Bien décidé à improviser autant que nécessaire à cause de ses doigts raccourcis, John Britton, 24 ans, fait durant son enfance comme ses quatre frères et soeurs dans la maison familiale d'Odenton (Maryland, Est), près de la capitale américaine Washington: de la musique.
Il démarre même le piano plus tôt qu'eux, à trois ans au lieu de cinq, pour compenser les difficultés accrues qui l'attendent.
Et quand, adolescent, il se rend compte qu'il ne pourra jamais atteindre le niveau qu'il espérait, à cause de son handicap, il se tourne vers la trompette, où ses doigts --amputés après que son cordon ombilical se soit enroulé autour de ses mains-- se révèlent alors un atout plutôt qu'un fardeau, assure-t-il.
Quand ils sont jeunes, les apprentis trompettistes renâclent souvent à plier leurs doigts correctement, comme l'exige la pratique de la trompette, explique-t-il. "Moi, j'avais des phalanges en moins à plier...", souligne-t-il en agitant les doigts comme s'il jouait de son instrument.
"Comme je fais moins de mouvements avec mes doigts pour aller de bas en haut de la trompette, en fait, je peux jouer plus vite et beaucoup plus facilement", sourit-il.
Aux yeux de John Britton, sa capacité de voir toujours le bon côté des choses doit beaucoup à sa famille, qui a toujours eu une attitude positive par rapport à son handicap --pas de pleurs ou de lamentations chez les Britton, juste des séances d'improvisation musicale ou des plaisanteries légères.
En grandissant, John Britton effrayait ses camarades en leur expliquant que son handicap était dû à un terrible accident: son grand frère Ben lui avait coincé les doigts dans le broyeur à déchets familial, raconte-t-il en souriant aujourd'hui.
Loin d'être responsable de son handicap, son frère Ben a toujours été un modèle pour John.
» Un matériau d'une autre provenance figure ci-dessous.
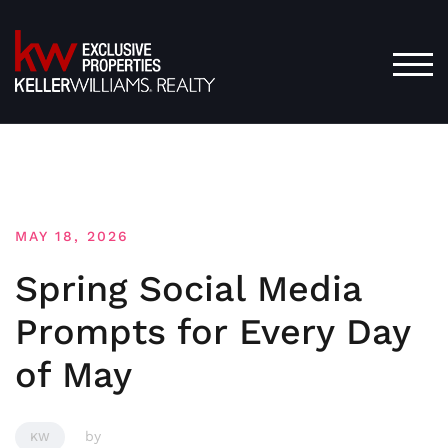
Skip
to
content
TOG
MAY 18, 2026
Spring Social Media
Prompts for Every Day
of May
by
KW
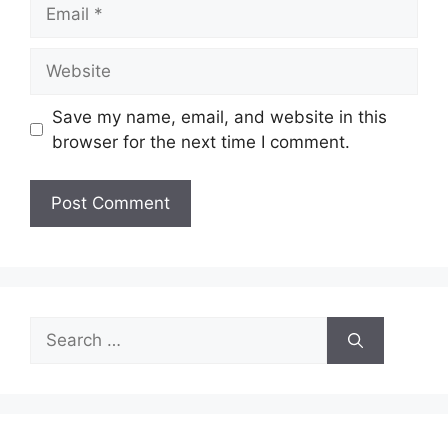
Email
Website
Save my name, email, and website in this
browser for the next time I comment.
Search
for:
Et si ce dernier est aujourd'hui installé à Rochester, dans l'Etat de New York (Nord-Est), il revient souvent à Washington, et ne manque alors pas une occasion de jouer avec le groupe de son grand frère de 28 ans, Ben Britton's Unconventional Riot.
"J'ai toujours suivi ses traces en quelque sorte", reconnaît John Britton. "Il a fait du jazz, donc j'ai fait du jazz", se rappelle-t-il.
Les deux frères, parfois rejoints par leur soeur Christine, qui chante sur un des titres du dernier album du groupe de Ben, se plaisent à écumer ensemble les clubs de jazz de Washington.
"Quel que soit le problème que vous ayez, il y a toujours une manière de l'appréhender sous un jour positif", veut croire John Britton: "Quand on est sur scène, toutes les émotions sont multipliées par dix. Donc si vous voyez votre problème de manière positive, cette impression sera elle aussi multipliée par dix".